**Problem description**
Go through each line of the records below and count those with the word "pojišťoven". Give only the count.

**Records for processing**
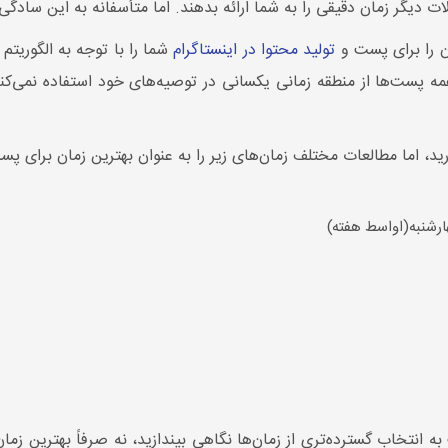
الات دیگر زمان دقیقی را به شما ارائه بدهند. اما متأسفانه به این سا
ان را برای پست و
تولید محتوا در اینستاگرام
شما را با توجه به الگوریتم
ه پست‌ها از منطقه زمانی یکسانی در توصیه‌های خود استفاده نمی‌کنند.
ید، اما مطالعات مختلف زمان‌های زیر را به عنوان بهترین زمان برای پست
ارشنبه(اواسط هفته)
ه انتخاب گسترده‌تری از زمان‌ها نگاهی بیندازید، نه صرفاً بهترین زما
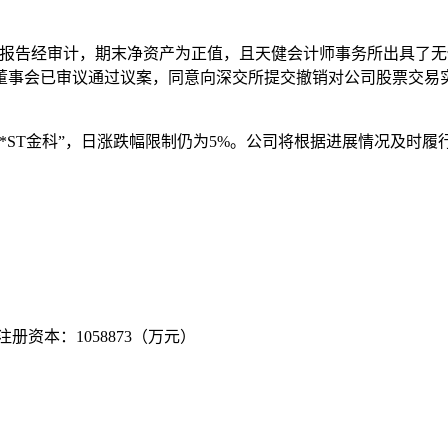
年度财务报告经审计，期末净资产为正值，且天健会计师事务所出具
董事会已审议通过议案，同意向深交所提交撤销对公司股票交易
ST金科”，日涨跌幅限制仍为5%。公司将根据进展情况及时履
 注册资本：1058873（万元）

==

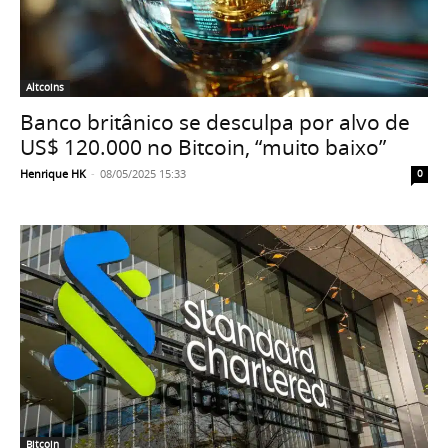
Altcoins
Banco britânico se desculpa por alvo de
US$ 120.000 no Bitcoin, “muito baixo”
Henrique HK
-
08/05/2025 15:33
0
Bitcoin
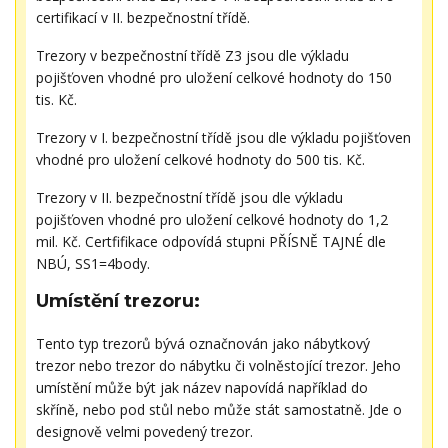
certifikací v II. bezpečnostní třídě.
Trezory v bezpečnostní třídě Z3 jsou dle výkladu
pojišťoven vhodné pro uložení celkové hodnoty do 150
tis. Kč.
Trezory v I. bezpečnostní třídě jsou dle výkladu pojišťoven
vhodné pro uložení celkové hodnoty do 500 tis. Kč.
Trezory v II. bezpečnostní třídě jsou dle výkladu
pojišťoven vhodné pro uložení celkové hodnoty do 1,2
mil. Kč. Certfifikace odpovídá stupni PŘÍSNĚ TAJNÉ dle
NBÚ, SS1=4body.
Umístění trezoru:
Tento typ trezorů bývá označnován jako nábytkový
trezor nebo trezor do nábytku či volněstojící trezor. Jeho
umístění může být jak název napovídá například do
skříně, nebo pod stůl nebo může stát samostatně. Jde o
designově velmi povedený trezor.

---

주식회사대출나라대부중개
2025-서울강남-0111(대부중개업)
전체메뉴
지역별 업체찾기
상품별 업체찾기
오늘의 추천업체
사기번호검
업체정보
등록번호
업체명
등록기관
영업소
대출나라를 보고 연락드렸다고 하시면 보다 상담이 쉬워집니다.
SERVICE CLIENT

**Worked solution**
3